Gli odori, i ricordi, il marketing e la Sindrome di Proust

Tutto passa attraversa l’olfatto dalle emozioni ai ricordi per arrivare all’eccitazione. L’olfatto è il più antico e potente dei nostri sensi. Ci guida in ogni momento. Scopriamo come funziona la memoria olfattiva

L’olfatto è tra i sensi più sensibili quanto misteriosi. Infatti sono ancora tanti i dubbi e le teorie sull’esatto funzionamento della memoria olfattiva, eppure è il senso che maggiormente incide sul nostro inconscio.   
Ogni odore è in grado di richiamare alla memoria ricordi ed emozioni passate. Tanto che il marketing olfattivo sfrutta i profumi in negozio proprio per influire sul comportamento d’acquisto.

Secondo la “sindrome di Proust” (dal nome dello scrittore Marcel Proust, il primo che descrisse un evento simile) gli odori sono in grado di richiamare alla memoria episodi autobiografici in modo estremamente vivido, dettagliato ed emotivamente connotatogli, grazie all’attivazione della memoria episodica.

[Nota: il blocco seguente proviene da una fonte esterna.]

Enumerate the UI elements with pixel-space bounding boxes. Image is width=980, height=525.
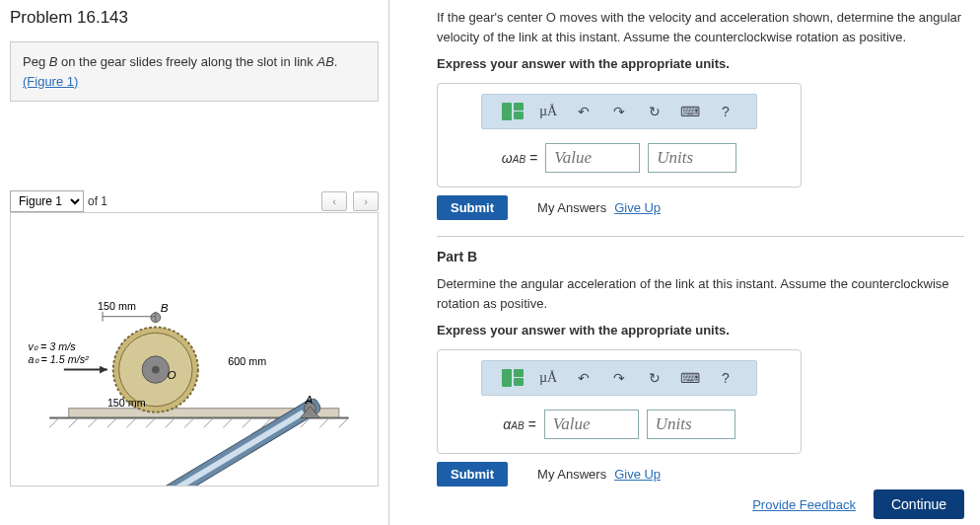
figure-count: of 1 bbox=[88, 194, 107, 208]
parta-express: Express your answer with the appropriate… bbox=[437, 56, 964, 71]
parta-prompt: If the gear's center O moves with the ve… bbox=[437, 8, 964, 46]
redo-icon[interactable]: ↷ bbox=[608, 367, 630, 389]
note-text: . bbox=[334, 54, 338, 69]
fraction-tool-icon[interactable] bbox=[502, 367, 524, 389]
special-char-button[interactable]: µÅ bbox=[537, 101, 559, 122]
svg-line-8 bbox=[166, 418, 175, 428]
parta-toolbar: µÅ ↶ ↷ ↻ ⌨ ? bbox=[481, 94, 757, 129]
keyboard-icon[interactable]: ⌨ bbox=[679, 101, 701, 122]
svg-line-17 bbox=[339, 418, 349, 428]
parta-submit-button[interactable]: Submit bbox=[437, 195, 508, 220]
svg-marker-28 bbox=[100, 366, 107, 374]
svg-line-2 bbox=[49, 418, 59, 428]
label-ao: a₀ = 1.5 m/s² bbox=[29, 353, 89, 365]
undo-icon[interactable]: ↶ bbox=[573, 101, 595, 122]
parta-units-input[interactable] bbox=[648, 143, 736, 173]
figure-canvas: 150 mm B v₀ = 3 m/s a₀ = 1.5 m/s² 600 mm… bbox=[10, 212, 379, 487]
partb-title: Part B bbox=[437, 249, 964, 264]
partb-answer-box: µÅ ↶ ↷ ↻ ⌨ ? αAB = bbox=[437, 349, 802, 454]
dim-150-bot: 150 mm bbox=[107, 397, 146, 409]
partb-toolbar: µÅ ↶ ↷ ↻ ⌨ ? bbox=[481, 360, 757, 396]
partb-prompt: Determine the angular acceleration of th… bbox=[437, 274, 964, 313]
dim-600: 600 mm bbox=[228, 355, 266, 367]
svg-line-16 bbox=[319, 418, 329, 428]
partb-variable: αAB = bbox=[503, 416, 535, 432]
label-o: O bbox=[168, 368, 176, 381]
partb-my-answers[interactable]: My Answers bbox=[537, 467, 606, 482]
reset-icon[interactable]: ↻ bbox=[644, 101, 665, 122]
fraction-tool-icon[interactable] bbox=[502, 101, 524, 122]
help-icon[interactable]: ? bbox=[715, 367, 736, 389]
figure-selector[interactable]: Figure 1 bbox=[10, 190, 84, 212]
partb-units-input[interactable] bbox=[647, 410, 735, 439]
parta-variable: ωAB = bbox=[502, 150, 537, 166]
problem-note: Peg B on the gear slides freely along th… bbox=[10, 41, 379, 102]
partb-giveup-link[interactable]: Give Up bbox=[614, 467, 661, 482]
label-b: B bbox=[161, 301, 169, 314]
svg-point-21 bbox=[152, 366, 160, 374]
dim-150-top: 150 mm bbox=[98, 300, 136, 312]
svg-line-10 bbox=[204, 418, 214, 428]
parta-answer-box: µÅ ↶ ↷ ↻ ⌨ ? ωAB = bbox=[437, 83, 802, 188]
svg-line-6 bbox=[126, 418, 136, 428]
svg-line-12 bbox=[243, 418, 252, 428]
figure-prev-button[interactable]: ‹ bbox=[321, 191, 347, 211]
help-icon[interactable]: ? bbox=[715, 101, 736, 122]
svg-line-11 bbox=[223, 418, 233, 428]
undo-icon[interactable]: ↶ bbox=[573, 367, 595, 389]
svg-line-7 bbox=[146, 418, 156, 428]
redo-icon[interactable]: ↷ bbox=[608, 101, 630, 122]
special-char-button[interactable]: µÅ bbox=[537, 367, 559, 389]
parta-value-input[interactable] bbox=[545, 143, 640, 173]
link-ab: AB bbox=[316, 54, 333, 69]
partb-submit-button[interactable]: Submit bbox=[437, 462, 508, 487]
note-text: on the gear slides freely along the slot… bbox=[57, 54, 316, 69]
reset-icon[interactable]: ↻ bbox=[644, 367, 665, 389]
note-text: Peg bbox=[23, 54, 49, 69]
partb-value-input[interactable] bbox=[544, 410, 639, 439]
figure-link[interactable]: (Figure 1) bbox=[23, 74, 78, 89]
svg-line-3 bbox=[69, 418, 79, 428]
svg-line-4 bbox=[88, 418, 98, 428]
label-a: A bbox=[305, 393, 314, 406]
partb-express: Express your answer with the appropriate… bbox=[437, 323, 964, 338]
label-vo: v₀ = 3 m/s bbox=[29, 340, 77, 352]
keyboard-icon[interactable]: ⌨ bbox=[679, 367, 701, 389]
svg-line-9 bbox=[184, 418, 194, 428]
parta-giveup-link[interactable]: Give Up bbox=[614, 200, 661, 215]
figure-next-button[interactable]: › bbox=[353, 191, 379, 211]
provide-feedback-link[interactable]: Provide Feedback bbox=[752, 497, 856, 512]
parta-my-answers[interactable]: My Answers bbox=[537, 200, 606, 215]
svg-line-5 bbox=[107, 418, 117, 428]
divider bbox=[437, 236, 964, 237]
problem-title: Problem 16.143 bbox=[10, 8, 379, 28]
continue-button[interactable]: Continue bbox=[874, 489, 964, 519]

Questo fenomeno è dovuto anche al fatto alla vicinanza anatomica del sistema olfattivo alle strutture deputate alle emozioni, l’amigdala, e alla memoria, l’ippocampo. Questa è stata considerata come un’ulteriore prova a favore della sindrome di Proust, per cui gli odori, verrebbero “archiviati” insieme alle sensazioni emotive del momento.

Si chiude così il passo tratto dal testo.